The case raises an interesting question about the intersection of two powerful policies: On the one hand, it is almost impossible to sue someone for defamation based on statements made during the election campaign – a quick look at the recent bombardment of misleading and outright false campaign advertising makes this clear. These contests are painful and it’s almost comical to think that one candidate can sue another for making false statements. (There are exceptions: Falsely labeling an opponent as a murderer, for example, would be a crime.) On the other hand, people who are not directly part of the campaign, like the plaintiffs here, continue to have a strong interest in its reputation. And given the large number of viewers – around 67 million – for the candidates’ only debate, the risk of reputational damage here is high. But in a perverse way, Trump’s constant lying about everything could cause problems for the plaintiffs. While I think they could still convince a jury that the statements were defamatory and harmful, their actual damages may be less simply because the impact of their reputation based on Trump’s untruths may not be as great.

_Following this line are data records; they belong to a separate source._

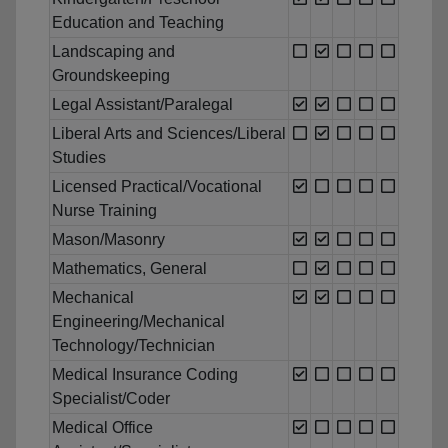
Education and Teaching
Landscaping and
Groundskeeping
Legal Assistant/Paralegal
Liberal Arts and Sciences/Liberal
Studies
Licensed Practical/Vocational
Nurse Training
Mason/Masonry
Mathematics, General
Mechanical
Engineering/Mechanical
Technology/Technician
Medical Insurance Coding
Specialist/Coder
Medical Office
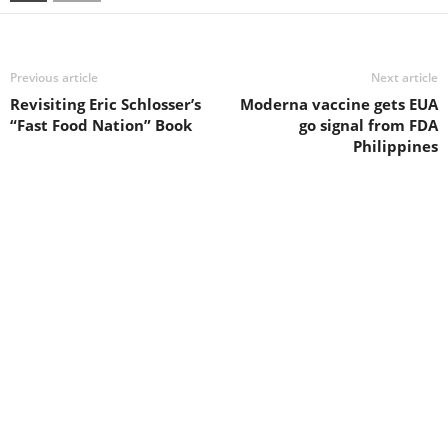
Previous article
Next article
Revisiting Eric Schlosser’s
Moderna vaccine gets EUA
“Fast Food Nation” Book
go signal from FDA
Philippines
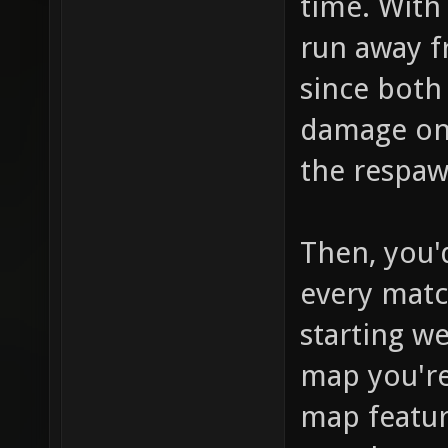
time. With 
run away 
since both
damage on 
the respaw
Then, you'd
every match
starting w
map you're
map featur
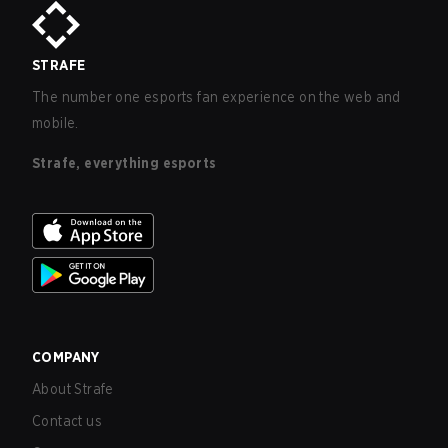
STRAFE
The number one esports fan experience on the web and
mobile.
Strafe, everything esports
COMPANY
About Strafe
Contact us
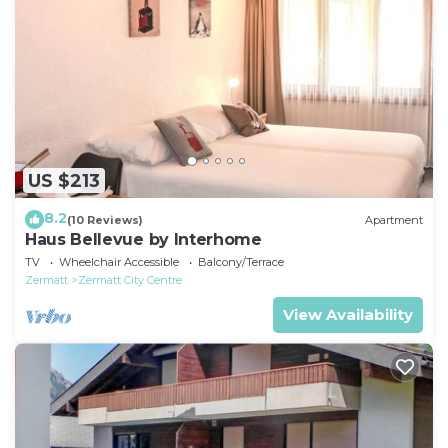
US $213
8.2
(10 Reviews)
Apartment
Haus Bellevue by Interhome
TV
Wheelchair Accessible
Balcony/Terrace
Zermatt
Zermatt City Centre
View Availability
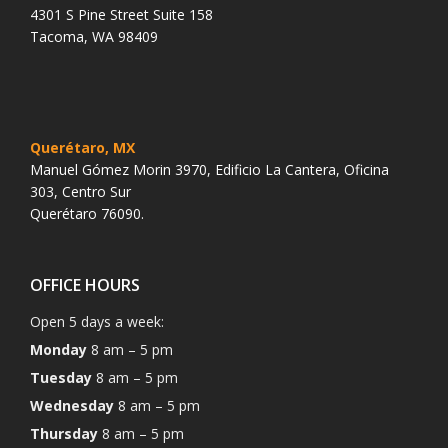
4301 S Pine Street Suite 158
Tacoma, WA 98409
Querétaro, MX
Manuel Gómez Morin 3970, Edificio La Cantera, Oficina
303, Centro Sur
Querétaro 76090.
OFFICE HOURS
Open 5 days a week:
Monday
8 am – 5 pm
Tuesday
8 am – 5 pm
Wednesday
8 am – 5 pm
Thursday
8 am – 5 pm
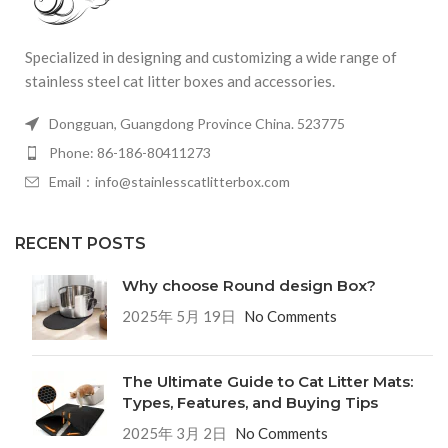
Specialized in designing and customizing a wide range of
stainless steel cat litter boxes and accessories.
Dongguan, Guangdong Province China. 523775
Phone: 86-186-80411273
Email：info@stainlesscatlitterbox.com
RECENT POSTS
Why choose Round design Box?
2025年 5月 19日
No Comments
The Ultimate Guide to Cat Litter Mats:
Types, Features, and Buying Tips
2025年 3月 2日
No Comments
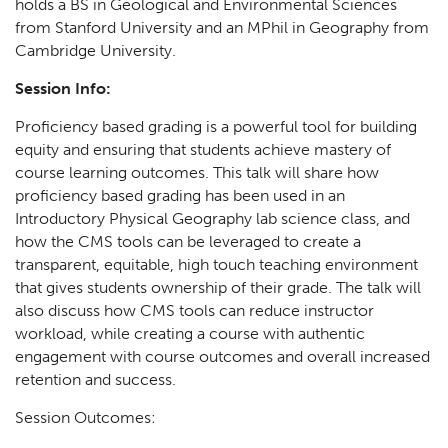
holds a BS in Geological and Environmental Sciences
from Stanford University and an MPhil in Geography from
Cambridge University.
Session Info:
Proficiency based grading is a powerful tool for building
equity and ensuring that students achieve mastery of
course learning outcomes. This talk will share how
proficiency based grading has been used in an
Introductory Physical Geography lab science class, and
how the CMS tools can be leveraged to create a
transparent, equitable, high touch teaching environment
that gives students ownership of their grade. The talk will
also discuss how CMS tools can reduce instructor
workload, while creating a course with authentic
engagement with course outcomes and overall increased
retention and success.
Session Outcomes:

At some point, Trump’s onslaught of absurd falsehoods may weaken the power of the lie. (But punitive damages could be high given the source of the comments and the egregiousness of the lie.)

As for emotional distress, the complaint here alleges conduct that spanned the years since Trump first began his campaign against these five men in 1989, with the inaccuracies expressed during the debate being just the most recent incident. This is a smart move by the plaintiffs’ attorney (the powerful Philadelphia firm Kline and Specter), as it is a reminder of the many years in which Trump refused to apologize for his actions, which compounded the plaintiffs’ misery.

On the merits, the arguments for both defamation and emotional distress are sound – perhaps even unassailable. Ultimately, the plaintiffs will likely receive substantial compensation, as they should.

At this point, it is impossible to predict whether this current reminder of Trump’s decades of racism and falsehoods will move voters even more than we already know. But by reminding people of a particularly heated exchange during the debate, it could be. Recall that Harris also referred to the 1973 federal lawsuit against the Trump Organization for alleged racial discrimination in its housing developments in New York. The case ended with a consent order with no admission of guilt, but the case was considered extremely significant at the time. And who can forget the racist birtherism conspiracy that dogged Barack Obama for years until Trump finally admitted he was wrong?

Then there is the possible cumulative effect of one more lawsuit against Trump; and one that may remind voters of the former president’s two defamation losses against E. Jean Carroll – jurors didn’t believe Trump’s statements that he didn’t know her, let alone his protestations that he hadn’t sexually assaulted her. As in the Carroll case, it is impossible to blame overzealous prosecutors for this latest civil lawsuit. Trump is increasingly turning out to be a serial defendant, both criminally and civilly. He is also a duplicitous defendant: recall that Carroll’s second libel suit arose from comments he made after the verdict in the first suit. Again, he seems to have learned nothing from being wrong about the Exonerated Five. So another lawsuit – some 35 years after the event that started all this. The statute of limitations for a defamation claim is unproblematic because the defamatory statement is new. The fate of the emotional distress claim will depend on whether the court believes the recent insult is part of ongoing conduct, which is clearly the case.

Whatever happens next month, Trump will lose again in court over another series of defamations Testify.